So the first semester of my literacy journey ends. I learned that I have so much more to learn, which seems to be the case for every class I take. Thank you all for sharing your knowledge and patience.


Joyce M.

Thursday, April 18, 2013

Big Data

"We now generate more data every two days than we did in aggregate from the dawn of early civilization through the beginning of the 21st century...this is called the 'Big Data Revolution'" (Gerencser, 2008).  The words big data revolution  have a frightening overtone, but I don't have a context for what they really mean.  Gerencser (2008) gives a business and security perspective on the meaning; it is disturbing to read about the vulnerabilities of  intellectual property, and our national security, to hackers with criminal intentions.  For some background, Mark Gerencser is a managing partner in a large, defense contracting firm in Northern VA.

I suppose I'm in denial about the ways Google, Facebook, Yahoo, this blog, etc. continually collect information from every key stroke I make.  I'm forced to ask myself if it is a coincidence that I receive marketing ads about specific things I look at while surfing the Internet.  Denial, denial, denial.  Technology is good for us.  That's my story, and I'm sticking to it! 

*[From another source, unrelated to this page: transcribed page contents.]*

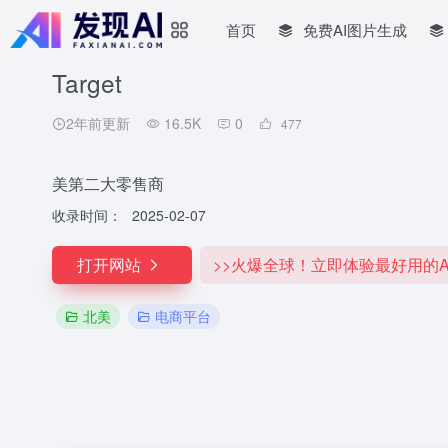
首页
免费AI图片生成
Target
2年前更新
16.5K
0
477
美第二大零售商
收录时间：
2025-02-07
打开网站
>>火爆全球！立即体验最好用的A
北美
电商平台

I recently came across a publication from the U.S. Dept. of Education, Outreach and Technical Assistance Network (OTAN)  Expanding evidence approaches for learning in a digital world (2012) that once again made me face big data.  "This report discusses the promise of sophisticated digital learning systems for collecting and analyzing very large amounts of fine-grained data ("big data") as users interact with systems" (OTAN, 2012).  This is something called education data mining.  To be clear, the "users" who "interact with systems" are our children sitting at their school computers doing their assignments and taking tests.  "Various stakeholders in the education community have different perspectives and needs, but all share an interest in understanding how to use digital learning systems, the data they generate, information, and evidence to address specific challenges in the U.S. education system.  The opportunities digital learning resources create and the data they produce have important implications for each stakeholder group"  (OTAN 2012).  Now I have a vision of children chained to computers that capture every keystroke they make. 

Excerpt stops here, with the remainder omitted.